Veterans organizations offered mixed reviews Wednesday of President Obama’s remarks about the alleged cover-ups of treatment delays at Veterans Affairs hospitals, with some expressing disappointment with his comments while others applauded them.
Iraq and Afghanistan Veterans of America released a statement saying Obama’s response came too late and did nothing to instill confidence that the administration will truly fix the scheduling problems.
“Speeches and excuses will not solve this problem,” said IAVA chief executive Paul Reickhoff. “Only decisive leadership, bold change and strong accountability will repair decades of failure.”
The group also called on Congress to pass the VA Accountability Act, which would give the VA secretary authority to fire officials without the usual administrative procedures if they demonstrate performance problems.
The American Legion issued a statement questioning Obama’s decision to keep VA Secretary Eric K. Shinskeki on board and asking why the president did not take action on the scheduling issues earlier.
“If the administration has known about these issues for at least four years, why is it just now taking action?” said Daniel Dellinger, the group’s national commander.

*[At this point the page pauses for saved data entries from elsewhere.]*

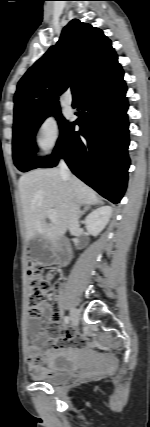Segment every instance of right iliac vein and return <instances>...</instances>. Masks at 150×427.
Wrapping results in <instances>:
<instances>
[{"instance_id": "obj_1", "label": "right iliac vein", "mask_w": 150, "mask_h": 427, "mask_svg": "<svg viewBox=\"0 0 150 427\" xmlns=\"http://www.w3.org/2000/svg\"><path fill=\"white\" fill-rule=\"evenodd\" d=\"M70 319H71V323L72 325L76 326L79 323V312L77 309L72 308L70 311Z\"/></svg>"}]
</instances>
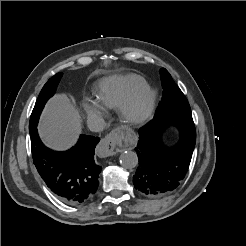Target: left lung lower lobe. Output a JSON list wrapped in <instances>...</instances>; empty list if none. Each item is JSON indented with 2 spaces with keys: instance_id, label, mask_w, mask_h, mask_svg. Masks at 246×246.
I'll use <instances>...</instances> for the list:
<instances>
[{
  "instance_id": "obj_1",
  "label": "left lung lower lobe",
  "mask_w": 246,
  "mask_h": 246,
  "mask_svg": "<svg viewBox=\"0 0 246 246\" xmlns=\"http://www.w3.org/2000/svg\"><path fill=\"white\" fill-rule=\"evenodd\" d=\"M174 125L180 138L173 147L162 143L164 130ZM196 142L192 117L154 118L139 130L135 148L139 166L133 176L135 188L149 197L168 194L181 182L188 170Z\"/></svg>"
}]
</instances>
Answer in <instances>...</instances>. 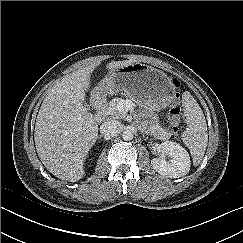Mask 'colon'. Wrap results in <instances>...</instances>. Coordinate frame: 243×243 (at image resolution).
Segmentation results:
<instances>
[{
  "instance_id": "colon-1",
  "label": "colon",
  "mask_w": 243,
  "mask_h": 243,
  "mask_svg": "<svg viewBox=\"0 0 243 243\" xmlns=\"http://www.w3.org/2000/svg\"><path fill=\"white\" fill-rule=\"evenodd\" d=\"M173 84L176 87H179L180 83L177 79L173 80ZM176 102L171 108L169 109L168 120L171 126V131L173 133H177L179 130V124L181 119V108L177 104V100L179 99V94L175 95Z\"/></svg>"
}]
</instances>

The American Legion, the largest veterans-service organization in the nation, has called for Shinseki and two other top VA officials to resign over the alleged cover-ups.
Despite criticizing certain aspects of Obama’s response, Dellinger commended the president for “committing himself to hold leadership at the Department of Veterans Affairs more accountable for their actions.”
The Veterans of Foreign Wars offered nothing but support for Obama’s remarks. VFW national commander William Thien said in a statement: “They were the right words, and we share the president’s urgency to fix what’s broke, to hold people appropriately accountable, and to restore faith in the VA.”
The VFW disagreed this month with the American Legion’s calls for Shinseki to resign.